___ Records to use ___

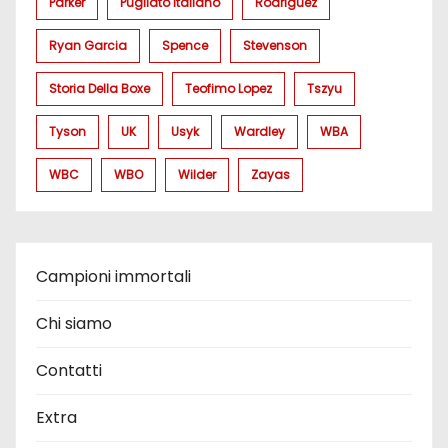
Parker
Pugilato Italiano
Rodriguez
Ryan Garcia
Spence
Stevenson
Storia Della Boxe
Teofimo Lopez
Tszyu
Tyson
UK
Usyk
Wardley
WBA
WBC
WBO
Wilder
Zayas
Campioni immortali
Chi siamo
Contatti
Extra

___

* _What is needed_: Transcribe the complete set of entries verbatim. No pictures belong in the copy.

* _Response to this exercise_:
Parker
Pugilato Italiano
Rodriguez
Ryan Garcia
Spence
Stevenson
Storia Della Boxe
Teofimo Lopez
Tszyu
Tyson
UK
Usyk
Wardley
WBA
WBC
WBO
Wilder
Zayas
Campioni immortali
Chi siamo
Contatti
Extra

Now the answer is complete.